Когда в тридцать первом году была сделана попытка скомпрометировать нескольких высокопоставленных лиц из ближайшего окружения императора, в том числе и Бенкендорфа, то, помимо всего прочего, он был представлен в доносе на высочайшее имя как покровитель Булгарина, а о самом Булгарине сказано: «Преданный Российскому Престолу журналист Булгарин, который русских в романе Дмитрия Самозванца научает цареубийствам! смеется над покойным Государем consultant M-lle Le Normant et la femme assasinee en Septembre[5] 1824 в лице Бориса Годунова у ворожейки, получил дозволение поднести Государю Императору вероятно весьма важный по нынешним обстоятельствам роман Петр Выжогин, в котором мы найдем свод всех способов приводить народные возмущения, почерпнутые из многолетних трудов и революционных теорий высшего капитула Вейстгаупта, верный сей Булгарин прошлого года писал письмо к одному из своих друзей поляков следующего содержания: „…Да будет проклята та минута, в которую я переехал через Рейн и поехал в Россию. Да будет проклята моя мать, отдавшая меня в юных летах на воспитание в России“ и проч. Письмо сие было представлено в подлиннике генералу Бенкендорфу, но, вероятно, не поднесено Государю». И так далее…

Бедный Фаддей Венедиктович, усердно сочиняя собственные доносы, и не подозревал, что на него самого пишется нечто еще похлестче.

Николай начертал на полях доноса: «Я Булгарина и в лицо не знаю; и никогда ему не доверял».

Да, Булгарин был человеком Бенкендорфа, а затем и Дубельта.

Булгарин открыто противопоставлял себя Уварову именно как человек Бенкендорфа и Дубельта. Позже, уже после смерти Пушкина, он обращался в штаб корпуса жандармов с неистовыми филиппиками против Уварова: «Уваров явно говорит, что цензура есть его полиция, а он полицмейстер литературы!
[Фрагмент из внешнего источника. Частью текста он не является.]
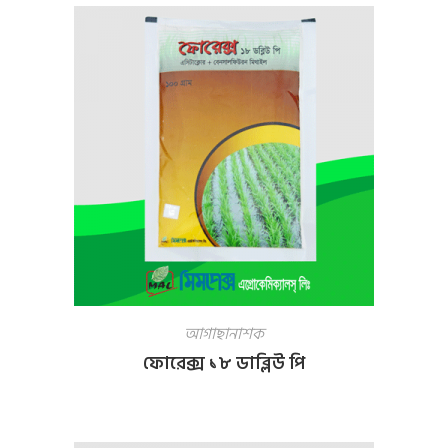
আগাছানাশক
ফোরেক্স ১৮ ডাব্লিউ পি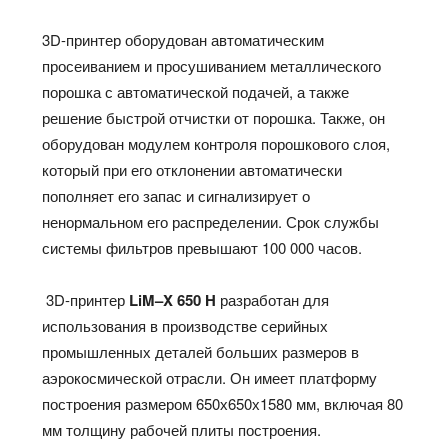
3D-принтер оборудован автоматическим
просеиванием и просушиванием металлического
порошка с автоматической подачей, а также
решение быстрой отчистки от порошка. Также, он
оборудован модулем контроля порошкового слоя,
который при его отклонении автоматически
пополняет его запас и сигнализирует о
ненормальном его распределении. Срок службы
системы фильтров превышают 100 000 часов.
3D-принтер
LiM
–
X
650
H
разработан для
использования в производстве серийных
промышленных деталей больших размеров в
аэрокосмической отрасли. Он имеет платформу
построения размером 650х650х1580 мм, включая 80
мм толщину рабочей плиты построения.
Лучше было бы, если бы цензура была медицинский литературный факультет, а Уваров главным доктором, и чтоб они пеклись о здравии и хорошем направлении литературы!.. А в отчетах министерства просвещения все сияет, как солнце, хотя этим отчетам никто не верит, кроме правительства».
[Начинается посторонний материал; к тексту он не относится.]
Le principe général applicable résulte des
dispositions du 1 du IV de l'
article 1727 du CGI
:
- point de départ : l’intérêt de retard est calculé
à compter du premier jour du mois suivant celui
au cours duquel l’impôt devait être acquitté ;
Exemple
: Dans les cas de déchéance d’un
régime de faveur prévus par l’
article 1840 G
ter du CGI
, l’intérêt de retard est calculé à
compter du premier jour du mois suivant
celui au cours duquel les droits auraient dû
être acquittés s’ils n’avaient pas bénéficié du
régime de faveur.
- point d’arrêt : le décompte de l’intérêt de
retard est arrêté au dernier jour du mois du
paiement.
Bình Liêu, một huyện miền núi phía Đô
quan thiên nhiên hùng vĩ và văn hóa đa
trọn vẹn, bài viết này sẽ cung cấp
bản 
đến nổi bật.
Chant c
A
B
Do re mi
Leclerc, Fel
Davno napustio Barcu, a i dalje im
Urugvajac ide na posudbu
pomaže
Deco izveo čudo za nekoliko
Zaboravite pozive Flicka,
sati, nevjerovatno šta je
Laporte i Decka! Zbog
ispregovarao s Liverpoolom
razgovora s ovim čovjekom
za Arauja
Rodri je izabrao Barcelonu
Умный Греч понимал неестественность отношения Уварова к издателям «Северной пчелы» и в записках изобразил трогательную сцену: «Когда в декабре 1852 года ему (Уварову. — Я. Г.) дали голубую ленту, я, зная бедственное его физическое и нравственное положение (Уваров был отправлен Николаем в отставку как не выполнивший своих грандиозных обещаний. — Я. Г.) вследствие претерпенных им неудовольствий, искренне тому порадовался и, встретившись с П. Г. Ободовским на Невском проспекте, объявил ему об этом пожаловании. Ободовский поспешил к Уварову с поздравлением, и на вопрос, кто сообщил ему о том, добрый Ободовский отвечал, что сообщил ему эту новость я, и притом с большим удовольствием. Уваров этим был очень обрадован и говорил всем, в свидетельство справедливости этой награды: „Вообразите, и Греч тому радуется!“ Бедный граф! если бы он не отчуждал меня от себя, то нашел бы во мне не чиновника, а искреннего друга, в тысячу раз вернее и искреннее тех лиц, которыми он окружил себя, которые ему льстили, угождали, а потом бросили и даже над ним насмехались».

Все верно. Вражда Уварова с Булгариным и Гречем была историческим недоразумением, чисто человеческой флюктуацией.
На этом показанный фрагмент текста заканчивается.